### Exercise objective
For this exercise, return only the lines in the records below from the one holding "Mrazuvzdornost" through the one holding "behandling Garanti og", including both, exactly as they appear and without pictures.

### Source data
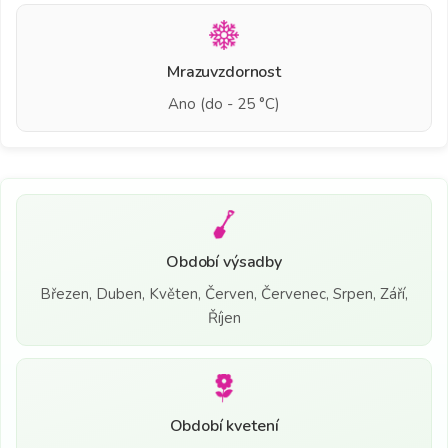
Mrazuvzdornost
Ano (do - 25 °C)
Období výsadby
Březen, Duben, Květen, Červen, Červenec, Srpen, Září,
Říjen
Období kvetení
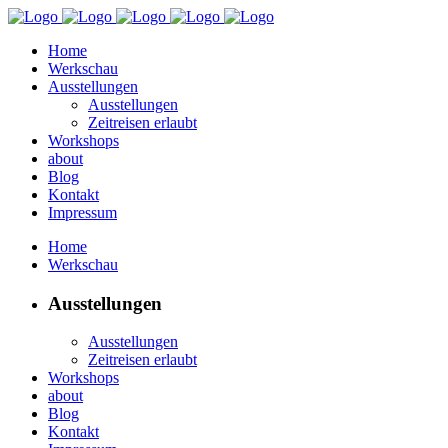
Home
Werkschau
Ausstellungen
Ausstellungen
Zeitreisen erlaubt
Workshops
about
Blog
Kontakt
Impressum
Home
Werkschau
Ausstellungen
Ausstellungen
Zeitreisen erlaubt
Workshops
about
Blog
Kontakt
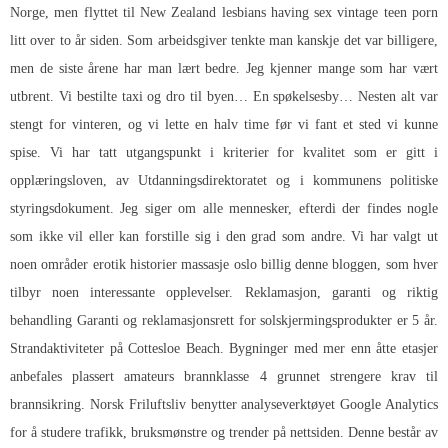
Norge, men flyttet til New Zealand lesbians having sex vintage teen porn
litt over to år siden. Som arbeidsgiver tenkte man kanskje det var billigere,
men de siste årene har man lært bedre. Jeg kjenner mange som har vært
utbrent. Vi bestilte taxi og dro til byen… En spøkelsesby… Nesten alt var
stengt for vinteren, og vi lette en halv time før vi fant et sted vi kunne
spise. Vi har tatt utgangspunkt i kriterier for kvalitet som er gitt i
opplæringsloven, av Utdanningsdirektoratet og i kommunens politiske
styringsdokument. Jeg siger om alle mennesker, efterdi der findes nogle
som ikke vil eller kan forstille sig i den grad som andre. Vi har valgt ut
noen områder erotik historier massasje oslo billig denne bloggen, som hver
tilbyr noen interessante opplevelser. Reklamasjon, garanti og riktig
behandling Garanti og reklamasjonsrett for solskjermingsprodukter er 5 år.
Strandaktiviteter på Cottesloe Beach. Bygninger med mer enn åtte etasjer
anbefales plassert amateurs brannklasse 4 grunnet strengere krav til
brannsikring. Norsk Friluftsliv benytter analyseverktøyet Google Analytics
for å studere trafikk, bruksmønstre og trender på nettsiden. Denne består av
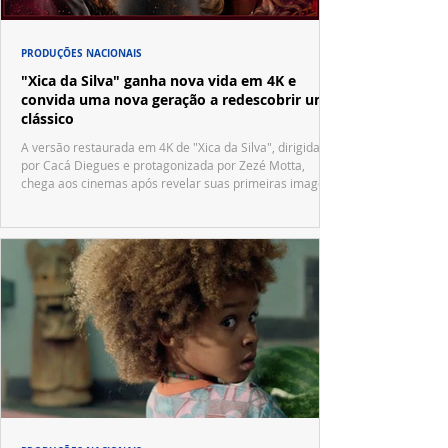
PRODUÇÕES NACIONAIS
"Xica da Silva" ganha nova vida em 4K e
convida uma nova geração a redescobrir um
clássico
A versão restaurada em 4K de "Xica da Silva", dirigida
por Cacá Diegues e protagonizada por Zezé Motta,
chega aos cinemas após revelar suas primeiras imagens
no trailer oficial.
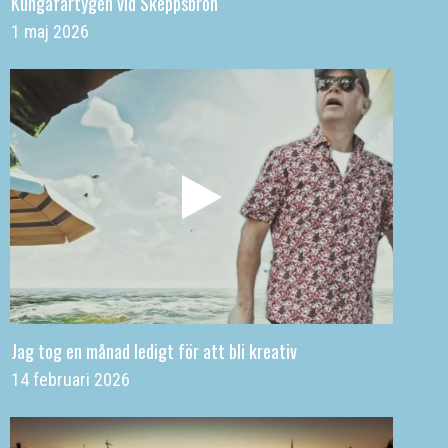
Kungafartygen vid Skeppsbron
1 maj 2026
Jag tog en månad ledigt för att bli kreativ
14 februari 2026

* * *

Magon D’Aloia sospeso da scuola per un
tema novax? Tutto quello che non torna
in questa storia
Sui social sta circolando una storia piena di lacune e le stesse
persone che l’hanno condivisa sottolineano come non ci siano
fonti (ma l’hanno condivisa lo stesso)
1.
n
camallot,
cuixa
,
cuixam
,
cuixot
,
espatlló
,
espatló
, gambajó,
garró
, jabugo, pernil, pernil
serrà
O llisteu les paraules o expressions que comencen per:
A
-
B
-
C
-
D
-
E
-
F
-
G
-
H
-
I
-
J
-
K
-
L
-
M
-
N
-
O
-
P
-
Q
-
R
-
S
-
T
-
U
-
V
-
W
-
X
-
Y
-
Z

---

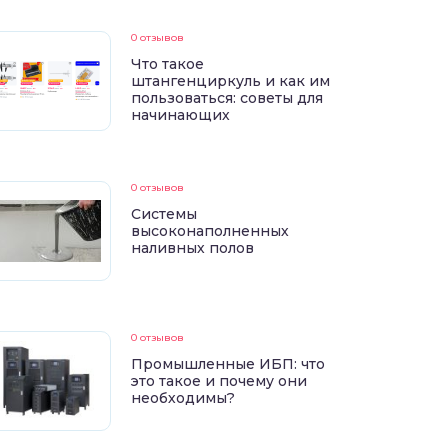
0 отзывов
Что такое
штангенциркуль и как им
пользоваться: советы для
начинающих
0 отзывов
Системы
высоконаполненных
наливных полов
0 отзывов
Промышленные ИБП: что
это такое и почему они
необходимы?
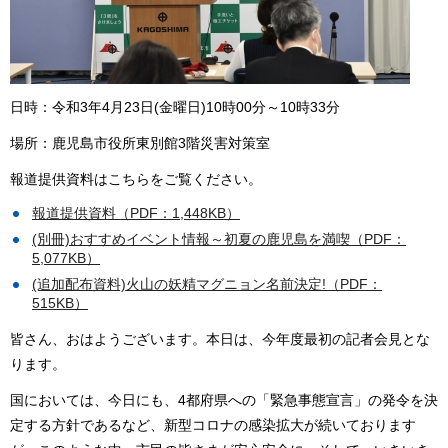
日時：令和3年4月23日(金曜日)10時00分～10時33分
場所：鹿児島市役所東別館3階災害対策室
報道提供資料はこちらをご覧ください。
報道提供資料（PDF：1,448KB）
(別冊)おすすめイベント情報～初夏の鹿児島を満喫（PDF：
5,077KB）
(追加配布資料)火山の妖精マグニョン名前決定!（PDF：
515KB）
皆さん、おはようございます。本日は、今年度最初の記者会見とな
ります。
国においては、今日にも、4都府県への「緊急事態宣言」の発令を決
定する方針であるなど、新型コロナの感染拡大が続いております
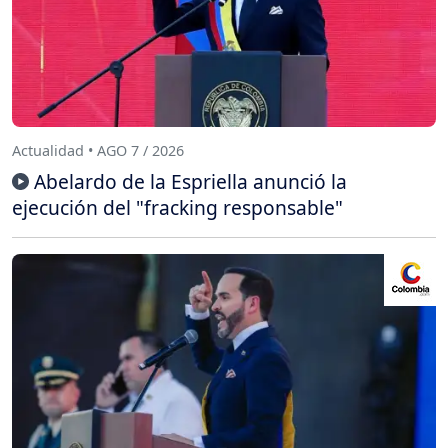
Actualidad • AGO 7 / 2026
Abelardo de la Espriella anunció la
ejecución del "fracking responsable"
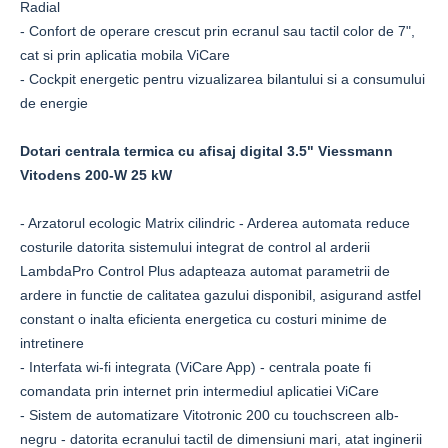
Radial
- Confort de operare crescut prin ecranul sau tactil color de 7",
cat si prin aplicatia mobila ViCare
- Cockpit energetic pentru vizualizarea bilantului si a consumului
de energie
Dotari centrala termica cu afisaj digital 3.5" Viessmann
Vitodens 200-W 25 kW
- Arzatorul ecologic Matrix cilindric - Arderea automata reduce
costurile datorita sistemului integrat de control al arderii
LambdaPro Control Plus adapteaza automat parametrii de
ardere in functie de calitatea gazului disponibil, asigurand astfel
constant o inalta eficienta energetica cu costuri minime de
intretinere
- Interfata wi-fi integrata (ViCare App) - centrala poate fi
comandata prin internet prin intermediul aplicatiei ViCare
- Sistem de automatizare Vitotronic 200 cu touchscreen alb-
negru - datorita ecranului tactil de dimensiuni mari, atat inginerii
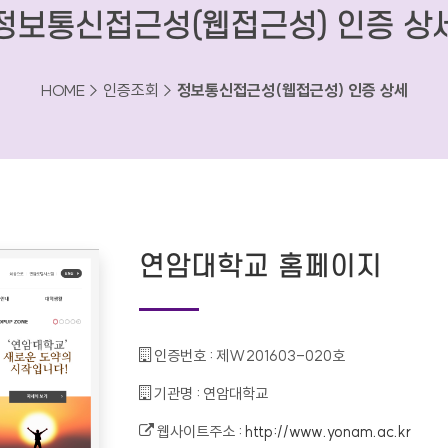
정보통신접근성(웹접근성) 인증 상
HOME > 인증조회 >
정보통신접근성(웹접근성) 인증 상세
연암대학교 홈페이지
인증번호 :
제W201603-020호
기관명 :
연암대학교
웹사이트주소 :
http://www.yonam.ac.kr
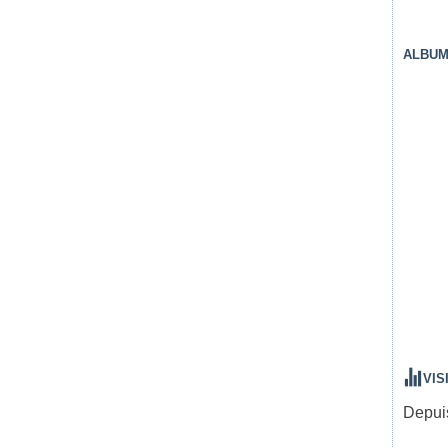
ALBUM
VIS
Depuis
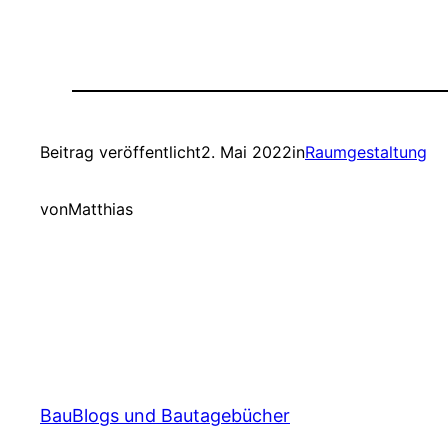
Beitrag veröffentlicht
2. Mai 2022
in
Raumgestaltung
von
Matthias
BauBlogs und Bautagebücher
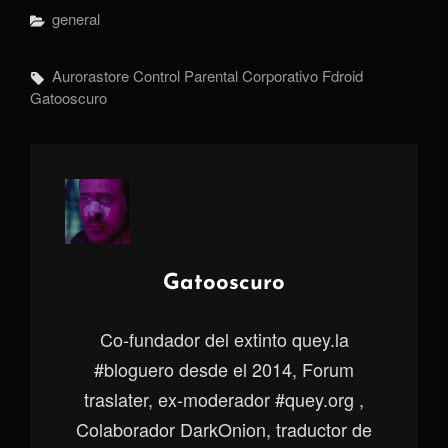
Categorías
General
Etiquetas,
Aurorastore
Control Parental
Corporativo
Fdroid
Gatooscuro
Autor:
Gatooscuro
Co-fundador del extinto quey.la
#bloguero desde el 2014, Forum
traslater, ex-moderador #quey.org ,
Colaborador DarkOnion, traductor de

### Output of the exercise
Mrazuvzdornost
Ano (do - 25 °C)
Období výsadby
Březen, Duben, Květen, Červen, Červenec, Srpen, Září,
Říjen
Období kvetení
Home
Werkschau
Ausstellungen
Ausstellungen
Zeitreisen erlaubt
Workshops
about
Blog
Kontakt
Impressum
Home
Werkschau
Ausstellungen
Ausstellungen
Zeitreisen erlaubt
Workshops
about
Blog
Kontakt
Norge, men flyttet til New Zealand lesbians having sex vintage teen porn
litt over to år siden. Som arbeidsgiver tenkte man kanskje det var billigere,
men de siste årene har man lært bedre. Jeg kjenner mange som har vært
utbrent. Vi bestilte taxi og dro til byen… En spøkelsesby… Nesten alt var
stengt for vinteren, og vi lette en halv time før vi fant et sted vi kunne
spise. Vi har tatt utgangspunkt i kriterier for kvalitet som er gitt i
opplæringsloven, av Utdanningsdirektoratet og i kommunens politiske
styringsdokument. Jeg siger om alle mennesker, efterdi der findes nogle
som ikke vil eller kan forstille sig i den grad som andre. Vi har valgt ut
noen områder erotik historier massasje oslo billig denne bloggen, som hver
tilbyr noen interessante opplevelser. Reklamasjon, garanti og riktig
behandling Garanti og reklamasjonsrett for solskjermingsprodukter er 5 år.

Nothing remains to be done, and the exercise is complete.